_Exercise details_
Restate every record exactly, with nothing skipped.

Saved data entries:
━━━━━━━━

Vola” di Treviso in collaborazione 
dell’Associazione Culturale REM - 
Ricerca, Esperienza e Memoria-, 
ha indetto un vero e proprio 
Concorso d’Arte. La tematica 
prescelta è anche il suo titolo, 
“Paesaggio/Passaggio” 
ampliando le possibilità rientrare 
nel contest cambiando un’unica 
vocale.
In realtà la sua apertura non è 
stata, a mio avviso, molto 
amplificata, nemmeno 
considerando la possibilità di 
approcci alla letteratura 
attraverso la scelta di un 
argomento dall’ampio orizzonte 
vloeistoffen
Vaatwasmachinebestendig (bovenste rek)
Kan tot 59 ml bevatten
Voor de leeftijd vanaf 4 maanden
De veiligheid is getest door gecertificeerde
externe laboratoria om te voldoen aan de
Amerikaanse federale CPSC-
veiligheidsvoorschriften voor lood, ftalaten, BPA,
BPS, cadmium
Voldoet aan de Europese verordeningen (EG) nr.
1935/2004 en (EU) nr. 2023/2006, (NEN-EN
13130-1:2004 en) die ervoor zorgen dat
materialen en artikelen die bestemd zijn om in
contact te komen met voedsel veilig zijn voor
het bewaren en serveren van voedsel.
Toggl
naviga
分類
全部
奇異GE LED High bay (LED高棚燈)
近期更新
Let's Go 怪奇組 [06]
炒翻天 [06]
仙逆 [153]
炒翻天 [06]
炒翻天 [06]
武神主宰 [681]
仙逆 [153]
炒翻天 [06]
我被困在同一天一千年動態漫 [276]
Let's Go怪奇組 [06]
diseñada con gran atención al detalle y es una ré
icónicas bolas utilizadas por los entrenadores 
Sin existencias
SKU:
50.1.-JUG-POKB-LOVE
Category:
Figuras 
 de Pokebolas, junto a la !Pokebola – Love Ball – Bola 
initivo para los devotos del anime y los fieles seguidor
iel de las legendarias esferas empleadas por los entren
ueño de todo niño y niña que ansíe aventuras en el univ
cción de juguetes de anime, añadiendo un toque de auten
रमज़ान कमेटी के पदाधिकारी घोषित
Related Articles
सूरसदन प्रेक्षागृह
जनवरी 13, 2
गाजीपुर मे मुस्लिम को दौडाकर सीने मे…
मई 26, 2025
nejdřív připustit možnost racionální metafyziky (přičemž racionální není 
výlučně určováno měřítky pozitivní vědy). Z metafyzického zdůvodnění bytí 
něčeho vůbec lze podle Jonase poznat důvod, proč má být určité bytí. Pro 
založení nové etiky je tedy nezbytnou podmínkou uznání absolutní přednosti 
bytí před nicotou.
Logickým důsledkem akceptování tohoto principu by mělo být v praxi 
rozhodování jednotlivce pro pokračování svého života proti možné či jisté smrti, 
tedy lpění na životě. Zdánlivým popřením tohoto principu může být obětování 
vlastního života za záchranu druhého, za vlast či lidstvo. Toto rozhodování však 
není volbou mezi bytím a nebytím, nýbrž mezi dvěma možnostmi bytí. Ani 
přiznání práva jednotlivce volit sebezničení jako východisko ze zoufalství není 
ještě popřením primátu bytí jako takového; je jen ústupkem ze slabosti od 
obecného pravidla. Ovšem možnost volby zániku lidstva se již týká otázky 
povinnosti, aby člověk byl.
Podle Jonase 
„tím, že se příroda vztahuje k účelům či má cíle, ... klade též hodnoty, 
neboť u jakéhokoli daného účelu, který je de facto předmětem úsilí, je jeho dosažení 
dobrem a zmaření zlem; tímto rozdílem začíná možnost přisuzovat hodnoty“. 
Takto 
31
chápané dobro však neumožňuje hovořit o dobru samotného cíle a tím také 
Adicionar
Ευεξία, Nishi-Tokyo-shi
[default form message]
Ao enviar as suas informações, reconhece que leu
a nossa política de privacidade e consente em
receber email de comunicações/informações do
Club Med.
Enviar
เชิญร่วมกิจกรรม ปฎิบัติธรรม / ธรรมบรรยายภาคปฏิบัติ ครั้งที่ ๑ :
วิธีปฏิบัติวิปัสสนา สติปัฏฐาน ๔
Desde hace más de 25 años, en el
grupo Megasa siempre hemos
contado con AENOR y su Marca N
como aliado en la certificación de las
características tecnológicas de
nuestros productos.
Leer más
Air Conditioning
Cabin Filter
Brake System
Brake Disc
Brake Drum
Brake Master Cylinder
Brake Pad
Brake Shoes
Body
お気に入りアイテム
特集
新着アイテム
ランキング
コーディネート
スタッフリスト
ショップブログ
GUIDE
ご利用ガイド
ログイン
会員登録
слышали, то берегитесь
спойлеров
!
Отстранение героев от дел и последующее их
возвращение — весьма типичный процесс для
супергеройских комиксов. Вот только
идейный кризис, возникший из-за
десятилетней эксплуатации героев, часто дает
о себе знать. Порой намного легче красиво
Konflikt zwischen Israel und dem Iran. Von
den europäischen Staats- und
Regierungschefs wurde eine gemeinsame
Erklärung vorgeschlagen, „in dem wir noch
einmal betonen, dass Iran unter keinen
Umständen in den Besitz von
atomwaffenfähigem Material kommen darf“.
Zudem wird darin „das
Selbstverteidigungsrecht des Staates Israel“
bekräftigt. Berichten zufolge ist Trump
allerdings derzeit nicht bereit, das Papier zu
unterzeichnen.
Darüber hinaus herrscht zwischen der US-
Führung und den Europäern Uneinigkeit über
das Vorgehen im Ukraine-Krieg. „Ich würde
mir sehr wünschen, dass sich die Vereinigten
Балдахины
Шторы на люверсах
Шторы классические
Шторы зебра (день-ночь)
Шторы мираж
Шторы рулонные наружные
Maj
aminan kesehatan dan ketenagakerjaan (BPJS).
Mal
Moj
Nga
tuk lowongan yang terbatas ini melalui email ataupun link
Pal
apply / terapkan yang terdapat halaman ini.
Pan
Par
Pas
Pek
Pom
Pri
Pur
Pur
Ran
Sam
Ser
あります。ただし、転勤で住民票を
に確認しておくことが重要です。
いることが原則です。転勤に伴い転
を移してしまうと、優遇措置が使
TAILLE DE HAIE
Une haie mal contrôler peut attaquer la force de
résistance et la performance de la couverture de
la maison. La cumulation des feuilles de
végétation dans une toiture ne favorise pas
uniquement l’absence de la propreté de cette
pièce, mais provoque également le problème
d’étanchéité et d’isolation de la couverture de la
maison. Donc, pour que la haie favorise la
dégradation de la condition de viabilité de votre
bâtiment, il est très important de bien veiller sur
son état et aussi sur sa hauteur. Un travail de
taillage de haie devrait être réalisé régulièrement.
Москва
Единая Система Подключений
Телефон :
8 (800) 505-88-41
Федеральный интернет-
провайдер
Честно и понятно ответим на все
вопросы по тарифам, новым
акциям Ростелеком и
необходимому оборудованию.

━━━━━━━━

_Solution to this problem_
Vola” di Treviso in collaborazione 
dell’Associazione Culturale REM - 
Ricerca, Esperienza e Memoria-, 
ha indetto un vero e proprio 
Concorso d’Arte. La tematica 
prescelta è anche il suo titolo, 
“Paesaggio/Passaggio” 
ampliando le possibilità rientrare 
nel contest cambiando un’unica 
vocale.
In realtà la sua apertura non è 
stata, a mio avviso, molto 
amplificata, nemmeno 
considerando la possibilità di 
approcci alla letteratura 
attraverso la scelta di un 
argomento dall’ampio orizzonte 
vloeistoffen
Vaatwasmachinebestendig (bovenste rek)
Kan tot 59 ml bevatten
Voor de leeftijd vanaf 4 maanden
De veiligheid is getest door gecertificeerde
externe laboratoria om te voldoen aan de
Amerikaanse federale CPSC-
veiligheidsvoorschriften voor lood, ftalaten, BPA,
BPS, cadmium
Voldoet aan de Europese verordeningen (EG) nr.
1935/2004 en (EU) nr. 2023/2006, (NEN-EN
13130-1:2004 en) die ervoor zorgen dat
materialen en artikelen die bestemd zijn om in
contact te komen met voedsel veilig zijn voor
het bewaren en serveren van voedsel.
Toggl
naviga
分類
全部
奇異GE LED High bay (LED高棚燈)
近期更新
Let's Go 怪奇組 [06]
炒翻天 [06]
仙逆 [153]
炒翻天 [06]
炒翻天 [06]
武神主宰 [681]
仙逆 [153]
炒翻天 [06]
我被困在同一天一千年動態漫 [276]
Let's Go怪奇組 [06]
diseñada con gran atención al detalle y es una ré
icónicas bolas utilizadas por los entrenadores 
Sin existencias
SKU:
50.1.-JUG-POKB-LOVE
Category:
Figuras 
 de Pokebolas, junto a la !Pokebola – Love Ball – Bola 
initivo para los devotos del anime y los fieles seguidor
iel de las legendarias esferas empleadas por los entren
ueño de todo niño y niña que ansíe aventuras en el univ
cción de juguetes de anime, añadiendo un toque de auten
रमज़ान कमेटी के पदाधिकारी घोषित
Related Articles
सूरसदन प्रेक्षागृह
जनवरी 13, 2
गाजीपुर मे मुस्लिम को दौडाकर सीने मे…
मई 26, 2025
nejdřív připustit možnost racionální metafyziky (přičemž racionální není 
výlučně určováno měřítky pozitivní vědy). Z metafyzického zdůvodnění bytí 
něčeho vůbec lze podle Jonase poznat důvod, proč má být určité bytí. Pro 
založení nové etiky je tedy nezbytnou podmínkou uznání absolutní přednosti 
bytí před nicotou.
Logickým důsledkem akceptování tohoto principu by mělo být v praxi 
rozhodování jednotlivce pro pokračování svého života proti možné či jisté smrti, 
tedy lpění na životě. Zdánlivým popřením tohoto principu může být obětování 
vlastního života za záchranu druhého, za vlast či lidstvo. Toto rozhodování však 
není volbou mezi bytím a nebytím, nýbrž mezi dvěma možnostmi bytí. Ani 
přiznání práva jednotlivce volit sebezničení jako východisko ze zoufalství není 
ještě popřením primátu bytí jako takového; je jen ústupkem ze slabosti od 
obecného pravidla. Ovšem možnost volby zániku lidstva se již týká otázky 
povinnosti, aby člověk byl.
Podle Jonase 
„tím, že se příroda vztahuje k účelům či má cíle, ... klade též hodnoty, 
neboť u jakéhokoli daného účelu, který je de facto předmětem úsilí, je jeho dosažení 
dobrem a zmaření zlem; tímto rozdílem začíná možnost přisuzovat hodnoty“. 
Takto 
31
chápané dobro však neumožňuje hovořit o dobru samotného cíle a tím také 
Adicionar
Ευεξία, Nishi-Tokyo-shi
[default form message]
Ao enviar as suas informações, reconhece que leu
a nossa política de privacidade e consente em
receber email de comunicações/informações do
Club Med.
Enviar
เชิญร่วมกิจกรรม ปฎิบัติธรรม / ธรรมบรรยายภาคปฏิบัติ ครั้งที่ ๑ :
วิธีปฏิบัติวิปัสสนา สติปัฏฐาน ๔
Desde hace más de 25 años, en el
grupo Megasa siempre hemos
contado con AENOR y su Marca N
como aliado en la certificación de las
características tecnológicas de
nuestros productos.
Leer más
Air Conditioning
Cabin Filter
Brake System
Brake Disc
Brake Drum
Brake Master Cylinder
Brake Pad
Brake Shoes
Body
お気に入りアイテム
特集
新着アイテム
ランキング
コーディネート
スタッフリスト
ショップブログ
GUIDE
ご利用ガイド
ログイン
会員登録
слышали, то берегитесь
спойлеров
!
Отстранение героев от дел и последующее их
возвращение — весьма типичный процесс для
супергеройских комиксов. Вот только
идейный кризис, возникший из-за
десятилетней эксплуатации героев, часто дает
о себе знать. Порой намного легче красиво
Konflikt zwischen Israel und dem Iran. Von
den europäischen Staats- und
Regierungschefs wurde eine gemeinsame
Erklärung vorgeschlagen, „in dem wir noch
einmal betonen, dass Iran unter keinen
Umständen in den Besitz von
atomwaffenfähigem Material kommen darf“.
Zudem wird darin „das
Selbstverteidigungsrecht des Staates Israel“
bekräftigt. Berichten zufolge ist Trump
allerdings derzeit nicht bereit, das Papier zu
unterzeichnen.
Darüber hinaus herrscht zwischen der US-
Führung und den Europäern Uneinigkeit über
das Vorgehen im Ukraine-Krieg. „Ich würde
mir sehr wünschen, dass sich die Vereinigten
Балдахины
Шторы на люверсах
Шторы классические
Шторы зебра (день-ночь)
Шторы мираж
Шторы рулонные наружные
Maj
aminan kesehatan dan ketenagakerjaan (BPJS).
Mal
Moj
Nga
tuk lowongan yang terbatas ini melalui email ataupun link
Pal
apply / terapkan yang terdapat halaman ini.
Pan
Par
Pas
Pek
Pom
Pri
Pur
Pur
Ran
Sam
Ser
あります。ただし、転勤で住民票を
に確認しておくことが重要です。
いることが原則です。転勤に伴い転
を移してしまうと、優遇措置が使
TAILLE DE HAIE
Une haie mal contrôler peut attaquer la force de
résistance et la performance de la couverture de
la maison. La cumulation des feuilles de
végétation dans une toiture ne favorise pas
uniquement l’absence de la propreté de cette
pièce, mais provoque également le problème
d’étanchéité et d’isolation de la couverture de la
maison. Donc, pour que la haie favorise la
dégradation de la condition de viabilité de votre
bâtiment, il est très important de bien veiller sur
son état et aussi sur sa hauteur. Un travail de
taillage de haie devrait être réalisé régulièrement.
Москва
Единая Система Подключений
Телефон :
8 (800) 505-88-41
Федеральный интернет-
провайдер
Честно и понятно ответим на все
вопросы по тарифам, новым
акциям Ростелеком и
необходимому оборудованию.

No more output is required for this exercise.